The Penguin Dictionary of Literary Terms And Literary Theory follows its entry for literature with this kind of usage by providing a surprisingly lengthy definition of the literature of escape.4 Just for fun, I ran a quick search for collocations of "literature of" through the Corpus of Contemporary American English looking for more results like this. The majority of the results5 were from the standard two usages mentioned above, but there were several genre-esque results as well. Three that caught my eye were "literature of the fantastic," "literature of fear," and "literature of fact." None of these are quite genres as we've been discussing it, but they're not the default college course either.6
Of course there's one more use of literature that we haven't really talked about and it's literature as a polite phrase for all the pamphlets and leaflets handed out by to passersby by missionaries, hucksters, salesmen, and carnival barkers alike. You can walk into any salesroom around the world and ask to see "the literature." You'll be barraged with booklet after fold-out poster after flyer by eager salespeople in no time at all.
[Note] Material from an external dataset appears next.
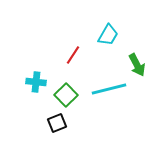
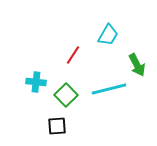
black square: moved 3 px down; rotated 18 degrees clockwise
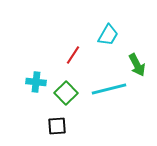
green square: moved 2 px up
And that brings me to my definition: Literature is a collection. It is an umbrella under which we can group works with similar themes or those that were written in a similar time and place. We can pile all our printed material under the umbrella of literature and we can use that same umbrella to cast shade at any works not worthy of our attention.7
In the beginning of this (rambling and ramshackle) essay, I asked what is the difference between literature and fiction? It turns out that sometimes there is no difference. Fiction is literature, maybe with a few extra words for context. But literature is also non-fiction. It's a collection of similar themes and ideas. And sometimes literature is no more genre than pile of printed material. Because, in the end, literature means a collection of writings, whether that is a sales brochure fading in the sun, or a collection of tropes that went out of fashion two-hundred years ago.
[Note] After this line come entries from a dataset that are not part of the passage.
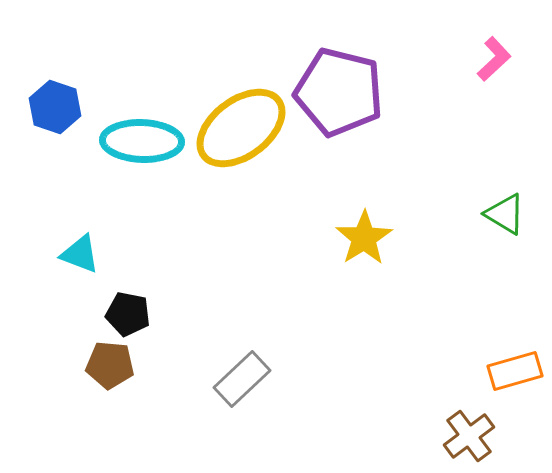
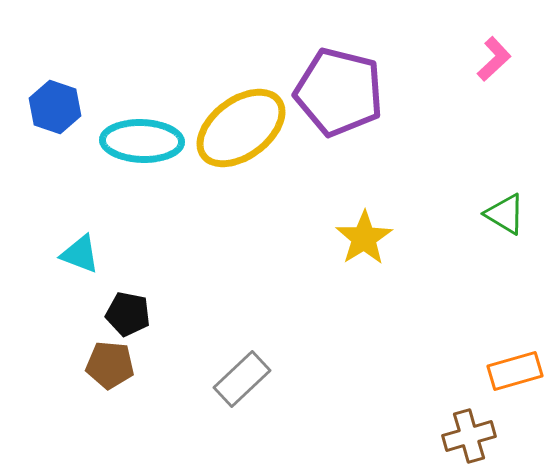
brown cross: rotated 21 degrees clockwise
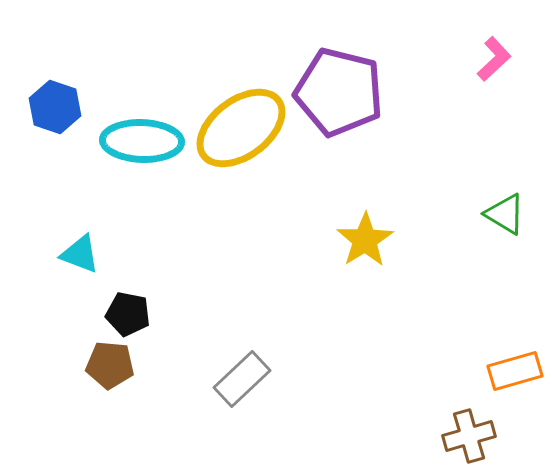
yellow star: moved 1 px right, 2 px down
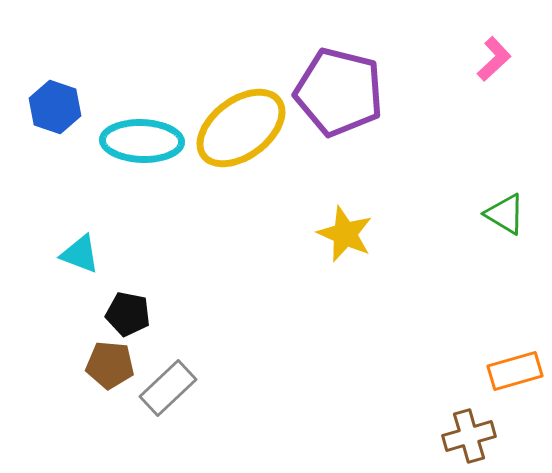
yellow star: moved 20 px left, 6 px up; rotated 16 degrees counterclockwise
gray rectangle: moved 74 px left, 9 px down
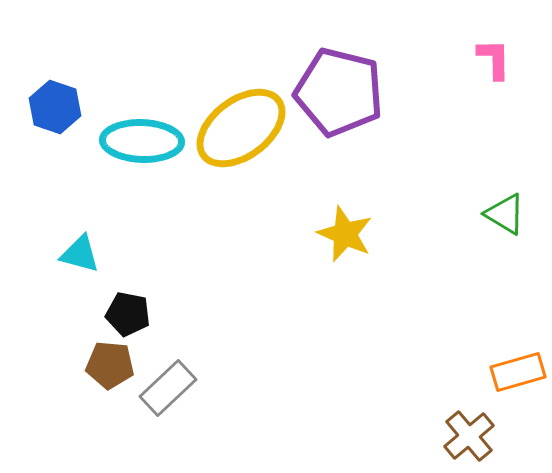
pink L-shape: rotated 48 degrees counterclockwise
cyan triangle: rotated 6 degrees counterclockwise
orange rectangle: moved 3 px right, 1 px down
brown cross: rotated 24 degrees counterclockwise
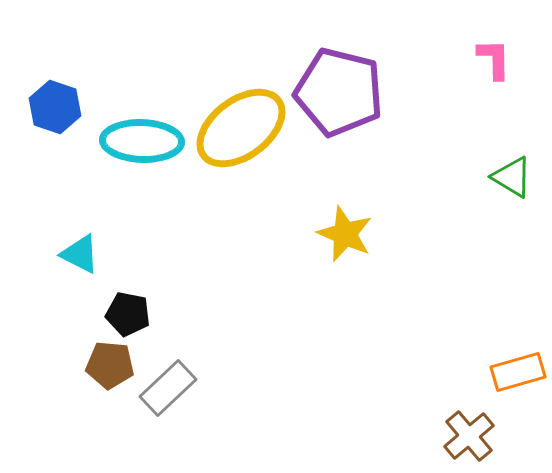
green triangle: moved 7 px right, 37 px up
cyan triangle: rotated 12 degrees clockwise
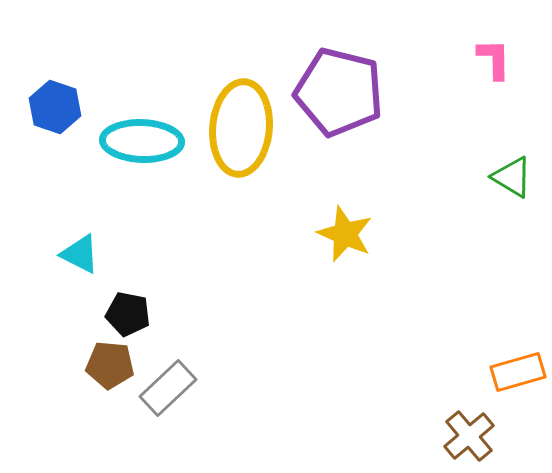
yellow ellipse: rotated 48 degrees counterclockwise
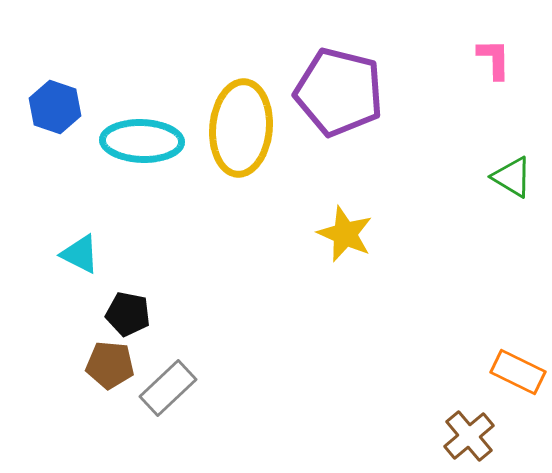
orange rectangle: rotated 42 degrees clockwise
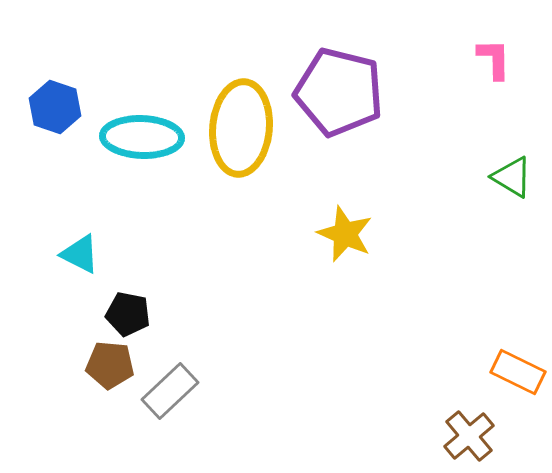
cyan ellipse: moved 4 px up
gray rectangle: moved 2 px right, 3 px down
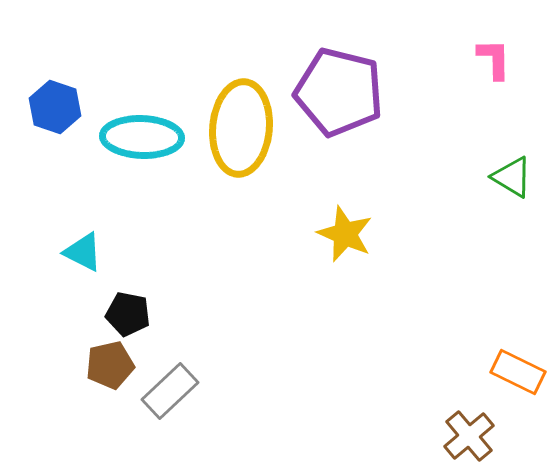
cyan triangle: moved 3 px right, 2 px up
brown pentagon: rotated 18 degrees counterclockwise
I'm not quite sure I got where I was looking to go this week, but I enjoyed the trip anyway. I hope you did, too.
Stay curious,
J
Huck Finn, The Great Gatsby, The Jungle, and...something by Hemmingway, I think.
"A Glossary of Literary Terms," tenth edition (2012) by M.H. Abrams and Geoffrey Galt Harpham, page 199.
I made that up, but I'm sure something like it is available in the backroom of some used bookstore in any university town.
Literature of terror, on the other hand, gets a brief, "see gothic novel/fiction; horror story."
I mean, I only skimmed the results because there were 18 pages worth and I'm on deadline, but if you're looking for a dissertation idea, you're welcome.
Although I would totally take a course titled "the literature of fear." I'd probably take one on the literature of fact, too, if I'm being honest.
At least it thinks it is. I've had more than one peer or professor in a writing class sneer at my science fiction stories while they word on <aim nose high into the air> their norm-bursting work of modern, ahem, literature.